# PROBLEM:
In your reply, repeat every entry exactly and skip over each picture.

Items listed in a dataset
__________

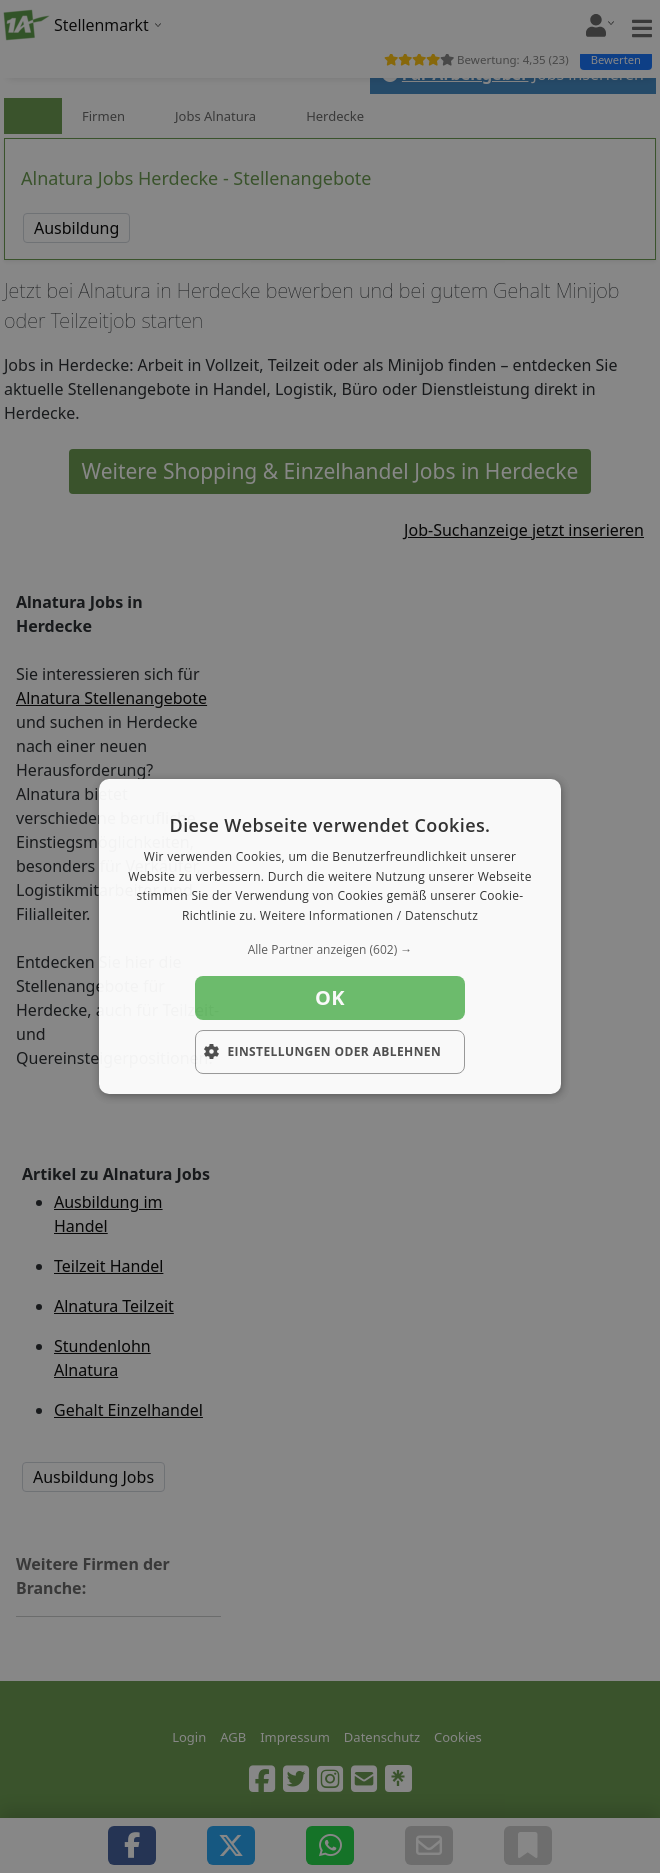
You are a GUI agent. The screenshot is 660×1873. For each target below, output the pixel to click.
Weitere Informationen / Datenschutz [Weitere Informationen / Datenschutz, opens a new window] (369, 915)
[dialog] (330, 937)
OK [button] (330, 997)
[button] (330, 950)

__________

# COMPLETED TASK:
You are a GUI agent. The screenshot is 660×1873. For each target below, output the pixel to click.
Weitere Informationen / Datenschutz [Weitere Informationen / Datenschutz, opens a new window] (369, 915)
[dialog] (330, 937)
OK [button] (330, 997)
[button] (330, 950)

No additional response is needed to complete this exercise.